**WORK TO COMPLETE**
Collect every line in the records below that contains the word "ومستودعات".

EXTRACTED DATA section start

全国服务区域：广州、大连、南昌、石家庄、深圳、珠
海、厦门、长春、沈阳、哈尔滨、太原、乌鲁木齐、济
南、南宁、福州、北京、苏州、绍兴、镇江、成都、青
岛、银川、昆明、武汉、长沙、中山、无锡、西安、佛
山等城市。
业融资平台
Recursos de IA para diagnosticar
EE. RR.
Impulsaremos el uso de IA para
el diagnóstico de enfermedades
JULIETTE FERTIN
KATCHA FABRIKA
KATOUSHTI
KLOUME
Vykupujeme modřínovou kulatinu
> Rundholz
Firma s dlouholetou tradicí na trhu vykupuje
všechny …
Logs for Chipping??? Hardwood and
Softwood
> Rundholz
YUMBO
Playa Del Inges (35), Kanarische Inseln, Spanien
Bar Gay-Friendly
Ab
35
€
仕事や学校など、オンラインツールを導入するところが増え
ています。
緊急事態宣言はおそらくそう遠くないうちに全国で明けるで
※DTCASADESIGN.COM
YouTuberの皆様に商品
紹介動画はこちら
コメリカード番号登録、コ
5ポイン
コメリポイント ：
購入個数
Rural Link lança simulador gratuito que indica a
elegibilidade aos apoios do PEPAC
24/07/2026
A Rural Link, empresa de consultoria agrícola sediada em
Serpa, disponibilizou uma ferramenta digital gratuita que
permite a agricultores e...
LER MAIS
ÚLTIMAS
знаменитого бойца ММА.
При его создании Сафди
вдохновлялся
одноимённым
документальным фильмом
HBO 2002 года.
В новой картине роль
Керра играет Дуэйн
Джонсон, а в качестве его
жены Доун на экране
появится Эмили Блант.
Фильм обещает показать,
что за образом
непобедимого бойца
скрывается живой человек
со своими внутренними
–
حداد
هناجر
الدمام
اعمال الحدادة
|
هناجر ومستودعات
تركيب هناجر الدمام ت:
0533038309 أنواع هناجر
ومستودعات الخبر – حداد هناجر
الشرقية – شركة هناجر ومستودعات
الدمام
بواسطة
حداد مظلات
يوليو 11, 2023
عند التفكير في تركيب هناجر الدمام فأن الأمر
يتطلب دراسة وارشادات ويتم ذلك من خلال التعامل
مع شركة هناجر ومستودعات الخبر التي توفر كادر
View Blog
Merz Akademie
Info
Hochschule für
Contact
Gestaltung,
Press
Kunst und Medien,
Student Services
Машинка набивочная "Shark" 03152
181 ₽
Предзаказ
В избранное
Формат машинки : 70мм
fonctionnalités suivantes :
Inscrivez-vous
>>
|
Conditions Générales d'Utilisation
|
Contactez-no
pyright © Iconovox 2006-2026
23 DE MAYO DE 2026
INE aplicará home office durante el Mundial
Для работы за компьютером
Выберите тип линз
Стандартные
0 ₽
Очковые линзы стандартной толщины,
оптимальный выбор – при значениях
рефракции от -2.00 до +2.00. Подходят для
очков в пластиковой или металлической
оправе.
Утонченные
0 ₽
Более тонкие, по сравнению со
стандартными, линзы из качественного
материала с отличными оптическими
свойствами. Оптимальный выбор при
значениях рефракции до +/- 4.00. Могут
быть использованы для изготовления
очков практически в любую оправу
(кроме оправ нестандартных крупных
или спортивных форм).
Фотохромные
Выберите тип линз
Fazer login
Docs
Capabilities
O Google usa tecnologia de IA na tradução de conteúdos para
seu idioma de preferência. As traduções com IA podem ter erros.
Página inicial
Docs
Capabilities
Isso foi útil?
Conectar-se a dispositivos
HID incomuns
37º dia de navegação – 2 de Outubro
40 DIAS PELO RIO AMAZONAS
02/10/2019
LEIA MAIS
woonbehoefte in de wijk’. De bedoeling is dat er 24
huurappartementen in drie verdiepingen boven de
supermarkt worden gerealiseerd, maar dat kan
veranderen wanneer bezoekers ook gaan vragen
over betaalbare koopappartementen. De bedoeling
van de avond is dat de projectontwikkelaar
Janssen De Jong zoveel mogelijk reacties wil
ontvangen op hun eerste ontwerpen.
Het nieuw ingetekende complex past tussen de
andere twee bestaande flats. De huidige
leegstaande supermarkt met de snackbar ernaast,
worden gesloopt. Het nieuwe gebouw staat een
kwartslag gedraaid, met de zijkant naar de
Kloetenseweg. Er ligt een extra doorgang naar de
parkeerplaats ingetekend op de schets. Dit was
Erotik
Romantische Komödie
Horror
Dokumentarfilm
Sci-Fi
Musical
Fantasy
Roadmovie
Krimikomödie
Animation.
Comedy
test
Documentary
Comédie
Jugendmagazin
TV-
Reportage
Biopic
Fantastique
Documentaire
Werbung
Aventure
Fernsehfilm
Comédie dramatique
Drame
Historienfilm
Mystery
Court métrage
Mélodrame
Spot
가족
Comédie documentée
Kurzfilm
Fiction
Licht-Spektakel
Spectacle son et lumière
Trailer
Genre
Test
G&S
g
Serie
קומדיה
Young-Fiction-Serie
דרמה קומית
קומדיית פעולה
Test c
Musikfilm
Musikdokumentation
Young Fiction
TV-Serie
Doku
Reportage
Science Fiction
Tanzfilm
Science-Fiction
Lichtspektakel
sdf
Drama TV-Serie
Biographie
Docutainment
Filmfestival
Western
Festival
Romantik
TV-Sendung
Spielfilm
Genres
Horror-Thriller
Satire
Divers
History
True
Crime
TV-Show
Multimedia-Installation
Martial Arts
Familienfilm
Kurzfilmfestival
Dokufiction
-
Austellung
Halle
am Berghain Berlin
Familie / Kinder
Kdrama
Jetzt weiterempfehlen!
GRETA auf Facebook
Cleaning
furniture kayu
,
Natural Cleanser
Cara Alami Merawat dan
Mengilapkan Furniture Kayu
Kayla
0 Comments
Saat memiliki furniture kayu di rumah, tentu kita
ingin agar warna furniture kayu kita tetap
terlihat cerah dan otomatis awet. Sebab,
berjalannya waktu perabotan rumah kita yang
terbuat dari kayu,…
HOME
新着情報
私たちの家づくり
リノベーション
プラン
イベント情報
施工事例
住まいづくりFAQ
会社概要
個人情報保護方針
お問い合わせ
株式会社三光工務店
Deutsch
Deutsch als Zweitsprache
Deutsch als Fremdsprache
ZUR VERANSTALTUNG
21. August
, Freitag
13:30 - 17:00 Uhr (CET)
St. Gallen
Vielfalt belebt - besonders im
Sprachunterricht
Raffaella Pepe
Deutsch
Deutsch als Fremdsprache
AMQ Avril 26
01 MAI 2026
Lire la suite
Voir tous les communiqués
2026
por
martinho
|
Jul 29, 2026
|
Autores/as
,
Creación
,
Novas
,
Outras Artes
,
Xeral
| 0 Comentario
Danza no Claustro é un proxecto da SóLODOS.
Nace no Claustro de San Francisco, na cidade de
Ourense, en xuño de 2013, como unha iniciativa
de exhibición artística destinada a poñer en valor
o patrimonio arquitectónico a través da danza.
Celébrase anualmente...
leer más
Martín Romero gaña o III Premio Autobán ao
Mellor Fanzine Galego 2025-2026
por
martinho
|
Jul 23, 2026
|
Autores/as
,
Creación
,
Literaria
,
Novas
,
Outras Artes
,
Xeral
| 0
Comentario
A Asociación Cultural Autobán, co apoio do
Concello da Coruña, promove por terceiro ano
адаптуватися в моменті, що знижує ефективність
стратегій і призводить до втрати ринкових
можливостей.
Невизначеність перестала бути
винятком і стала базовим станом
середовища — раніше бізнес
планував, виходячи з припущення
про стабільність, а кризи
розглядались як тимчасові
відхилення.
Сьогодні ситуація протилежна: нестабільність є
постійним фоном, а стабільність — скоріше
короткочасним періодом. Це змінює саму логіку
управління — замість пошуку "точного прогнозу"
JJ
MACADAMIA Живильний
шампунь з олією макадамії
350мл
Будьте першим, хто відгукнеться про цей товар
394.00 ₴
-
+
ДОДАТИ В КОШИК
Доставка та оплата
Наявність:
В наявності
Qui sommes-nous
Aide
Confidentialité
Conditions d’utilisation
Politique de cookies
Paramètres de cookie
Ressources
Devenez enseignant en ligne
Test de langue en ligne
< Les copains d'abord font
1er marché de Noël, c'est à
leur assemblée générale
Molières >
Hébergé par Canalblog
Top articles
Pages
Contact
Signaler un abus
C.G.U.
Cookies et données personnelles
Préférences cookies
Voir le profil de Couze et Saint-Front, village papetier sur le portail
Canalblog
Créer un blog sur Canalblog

EXTRACTED DATA section end

**RESULT OF THE TASK**
هناجر ومستودعات
ومستودعات الخبر – حداد هناجر
الشرقية – شركة هناجر ومستودعات
مع شركة هناجر ومستودعات الخبر التي توفر كادر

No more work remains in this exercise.